Shea would have put a question of his own, but Sverre had turned away grumpily. He got rid of his clammy shorts instead, turning to note that Sverre had picked up his wrist watch.

«That’s a watch,» he offered in a friendly voice.

«A thing of power?» Sverre looked at him again, and then a smile of comprehension distended the wide beard as he slapped his knee. «Of course. Mought have known. You came in with the Wanderer. You’re all right. One of those southern warlocks.»

From somewhere he produced a blanket and whisked it around Shea’s nude form. «This way now,» he ordered. Shea followed through a couple of doors to another small room, so full of wood smoke that it made him cough. He started to rub his eyes, then just in time caught at the edge of his blanket. There were two girls standing by the door, neither of them in the least like the Irish colleens he had expected to find. Both were blonde, apple-cheeked, and rather beamy. They reminded him disagreeably of Gertrude Mugler.

Sverre introduced them; «This here’s my daughter Aud. She’s a shield girl; can lick her weight in polar bears.» Shea, observing the brawny miss, silently agreed. «And this is Hallgerda. All right, you go on in. The water’s ready to pour.»

In the centre of the small room was a sunken hearth full of fire. On top of the fire had been laid a lot of stones about the size of potatoes. Two wooden buckets full of water sat by the hearth.

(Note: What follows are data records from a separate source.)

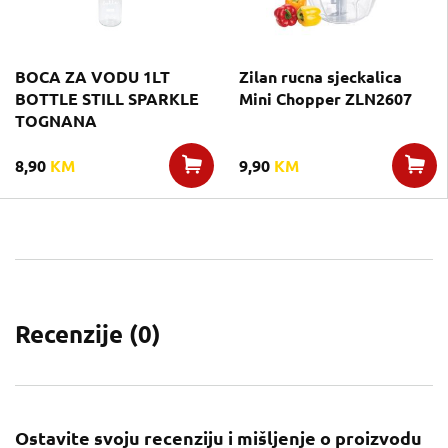
BOCA ZA VODU 1LT
Zilan rucna sjeckalica
BOTTLE STILL SPARKLE
Mini Chopper ZLN2607
TOGNANA
8,90
KM
9,90
KM
Recenzije (
0
)
Ostavite svoju recenziju i mišljenje o proizvodu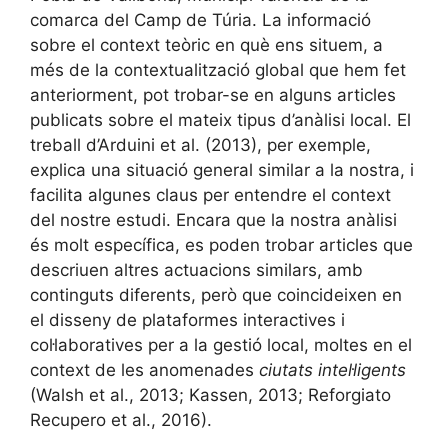
comarca del Camp de Túria. La informació
sobre el context teòric en què ens situem, a
més de la contextualització global que hem fet
anteriorment, pot trobar-se en alguns articles
publicats sobre el mateix tipus d’anàlisi local. El
treball d’Arduini et al. (2013), per exemple,
explica una situació general similar a la nostra, i
facilita algunes claus per entendre el context
del nostre estudi. Encara que la nostra anàlisi
és molt específica, es poden trobar articles que
descriuen altres actuacions similars, amb
continguts diferents, però que coincideixen en
el disseny de plataformes interactives i
col·laboratives per a la gestió local, moltes en el
context de les anomenades
ciutats intel·ligents
(Walsh et al., 2013; Kassen, 2013; Reforgiato
Recupero et al., 2016).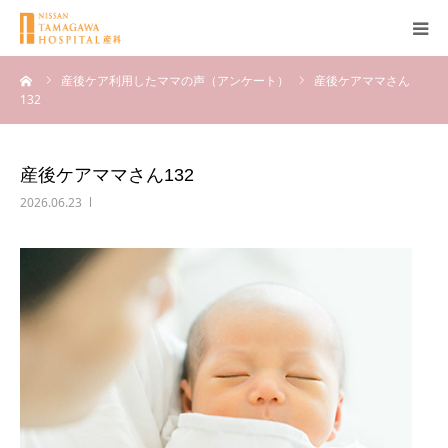
ーム
産後ケア利用したママの声（アンケート）
産後ケアママさん
産科について
132
妊娠
産後ケアママさん132
出産
2026.06.23
無痛分娩
産後
ブログ
Q＆A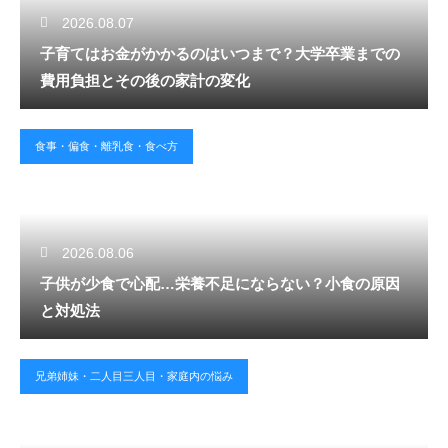
2026.08.07
子育てはお金がかかるのはいつまで？大学卒業までの
費用負担とその後の家計の変化
食事・偏食・離乳食・食べ方
2026.08.06
子供が少食で心配…栄養不足にならない？小食の原因
と対処法
兄弟姉妹・二人目三人目・家庭内の悩み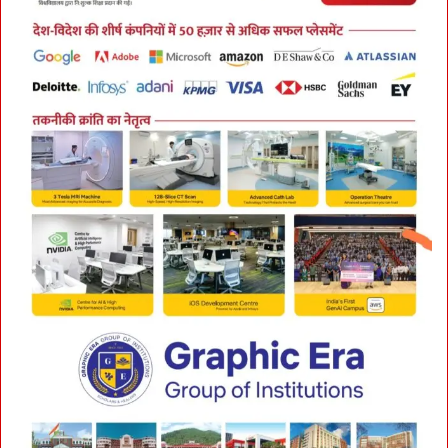
न
ती
जा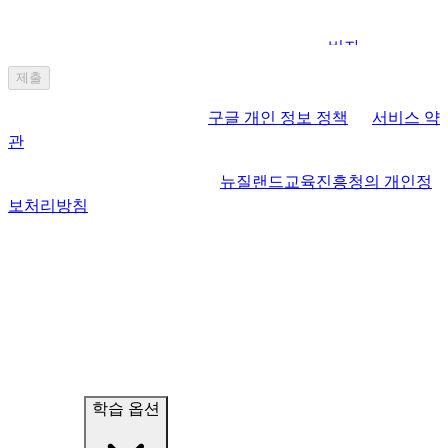
저는 뉴질랜드이민청이 제 정보를 뉴질랜드교육진흥청과 공
유할 수 있는 권한을 부여합니다. 이는 제출한
비자
의 신청 여
더 읽기
부, 상태 및 결과를
뉴질랜드교육진흥청의 개인정보처리방침
제출
에 따라 사용할 수 있도록 하는 내용을 포함하고 있습니다. 뉴
이 사이트는 reCAPTCHA 와
구글 개인 정보 정책
과
서비스 약
질랜드교육진흥청에 공유되는 정보는 학생비자 신청 전/후의
관
에 의해 보호됩니다.
정보 (예: 유학후 워크비자) 도 포함될 수 있습니다. 이는 더 원
활한 개인맞춤 서비스가 제공될 수 있도록 하고, 관련된 연구
이 양식을 제출함으로써, 저는
뉴질랜드교육진흥청의 개인정
및 분석에 활용될 수 있게 됩니다.
보처리방침
과 새로운 서비스, 특별제안, 뉴스, 행사 정보 등을
수신하는 것에 동의합니다.
학습 옵션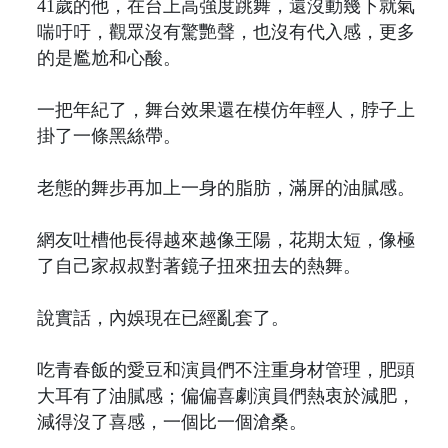
41歲的他，在台上高強度跳舞，還沒動幾下就氣
喘吁吁，觀眾沒有驚艷聲，也沒有代入感，更多
的是尷尬和心酸。
一把年紀了，舞台效果還在模仿年輕人，脖子上
掛了一條黑絲帶。
老態的舞步再加上一身的脂肪，滿屏的油膩感。
網友吐槽他長得越來越像王陽，花期太短，像極
了自己家叔叔對著鏡子扭來扭去的熱舞。
說實話，內娛現在已經亂套了。
吃青春飯的愛豆和演員們不注重身材管理，肥頭
大耳有了油膩感；偏偏喜劇演員們熱衷於減肥，
減得沒了喜感，一個比一個滄桑。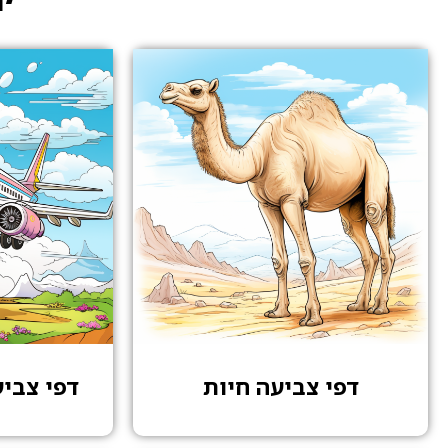
דפי צביעה חיות
דפי צבי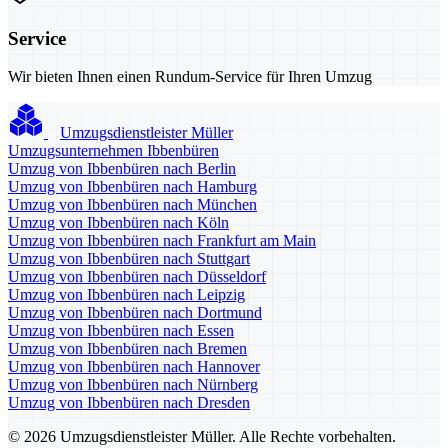
Service
Wir bieten Ihnen einen Rundum-Service für Ihren Umzug
Umzugsdienstleister Müller
Umzugsunternehmen Ibbenbüren
Umzug von Ibbenbüren nach Berlin
Umzug von Ibbenbüren nach Hamburg
Umzug von Ibbenbüren nach München
Umzug von Ibbenbüren nach Köln
Umzug von Ibbenbüren nach Frankfurt am Main
Umzug von Ibbenbüren nach Stuttgart
Umzug von Ibbenbüren nach Düsseldorf
Umzug von Ibbenbüren nach Leipzig
Umzug von Ibbenbüren nach Dortmund
Umzug von Ibbenbüren nach Essen
Umzug von Ibbenbüren nach Bremen
Umzug von Ibbenbüren nach Hannover
Umzug von Ibbenbüren nach Nürnberg
Umzug von Ibbenbüren nach Dresden
© 2026 Umzugsdienstleister Müller. Alle Rechte vorbehalten.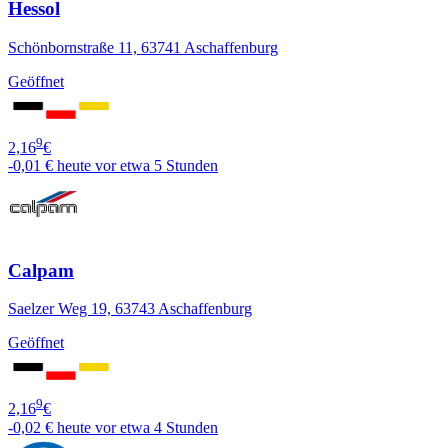
Hessol
Schönbornstraße 11, 63741 Aschaffenburg
Geöffnet
9
2,16
€
-0,01 €
heute vor etwa 5 Stunden
Calpam
Saelzer Weg 19, 63743 Aschaffenburg
Geöffnet
9
2,16
€
-0,02 €
heute vor etwa 4 Stunden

The girls went out, closing the door. Shea, with the odd sensation that he had experienced all this at some previous time — «it must be part of the automatic adjustment one’s mind makes to the pattern of this world,» he told himself — picked up one of the buckets. He threw it rapidly on the fire, then followed it with the other. With a hiss, the room filled with water vapour.

Shea stood it as long as he could, which was about a minute, then groped blindly for the door and gasped out. instantly a bucketful of ice water hit him in the face. As he stood pawing the air and making strangled noises a second bucketful caught him in the chest. He yelped, managing to choke out, «Glup. stop. that’s enough!»

Somewhere in the watery world a couple of girls were giggling. it was not till his eyes cleared that he realized it was they who had drenched him, and that he was standing between them without his protecting blanket.

His first impulse was to dash back into the steam room. But one of the pair was holding out a towel which it seemed only courtesy to accept. Sverre was approaching unconcernedly with a mug of something. Well, he thought, if they can take it, I can. He discovered that after the first horrible moment his embarrassment had vanished. He dried himself calmly while Sverre held out the mug. The girls’ clinical indifference to the physical Shea was more than ever like Gertrude.

«Hot mead,» Sverre explained. «Something you don’t get down south. Aud, get the stranger’s blanket. We don’t want him catching cold.»

Shea took a gulp of the mead, to discover that it tasted something like ale and something like honey. The sticky sweetness of the stuff caught him in the throat at first, but he was more afraid of losing face before these people than of being sick. Down it went, and after the first gulp it wasn’t so bad. He began to feel almost human.

«What’s your name, stranger?» inquired Sverre.